[Stored data]
※
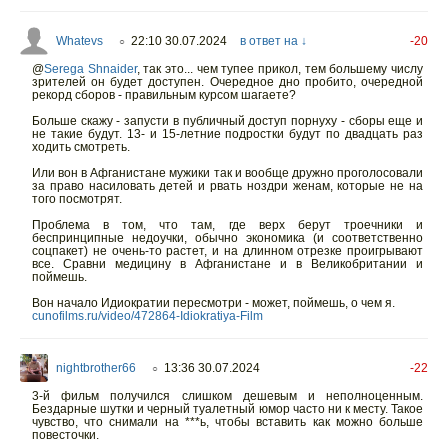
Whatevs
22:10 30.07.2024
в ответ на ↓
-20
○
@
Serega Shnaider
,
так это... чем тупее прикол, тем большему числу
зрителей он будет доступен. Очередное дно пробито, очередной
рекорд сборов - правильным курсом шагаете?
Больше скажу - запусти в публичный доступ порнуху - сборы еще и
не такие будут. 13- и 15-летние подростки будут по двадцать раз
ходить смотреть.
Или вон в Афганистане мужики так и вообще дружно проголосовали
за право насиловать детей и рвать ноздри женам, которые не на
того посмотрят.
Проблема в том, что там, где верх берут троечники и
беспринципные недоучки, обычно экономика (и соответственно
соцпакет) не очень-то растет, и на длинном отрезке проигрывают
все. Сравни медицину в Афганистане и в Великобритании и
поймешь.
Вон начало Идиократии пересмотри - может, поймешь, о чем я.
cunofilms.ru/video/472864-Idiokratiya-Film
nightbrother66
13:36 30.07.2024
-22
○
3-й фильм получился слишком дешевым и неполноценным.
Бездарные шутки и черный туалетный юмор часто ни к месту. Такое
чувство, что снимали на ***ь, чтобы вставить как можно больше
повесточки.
※
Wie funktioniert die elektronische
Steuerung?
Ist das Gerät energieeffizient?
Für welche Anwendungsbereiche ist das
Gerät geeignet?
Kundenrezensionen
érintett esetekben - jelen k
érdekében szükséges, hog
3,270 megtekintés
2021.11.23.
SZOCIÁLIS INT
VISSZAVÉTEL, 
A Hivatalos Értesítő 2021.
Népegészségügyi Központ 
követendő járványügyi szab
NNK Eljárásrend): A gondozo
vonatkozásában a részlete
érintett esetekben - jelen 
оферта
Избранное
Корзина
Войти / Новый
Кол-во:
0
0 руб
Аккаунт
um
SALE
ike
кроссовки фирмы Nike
※
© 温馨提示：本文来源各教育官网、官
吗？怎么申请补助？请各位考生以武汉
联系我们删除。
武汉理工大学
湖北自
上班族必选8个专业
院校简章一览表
※
**Exercise brief**
Tally the lines in this data that hold the word "поймешь" and state only the count.

**Task answer**
2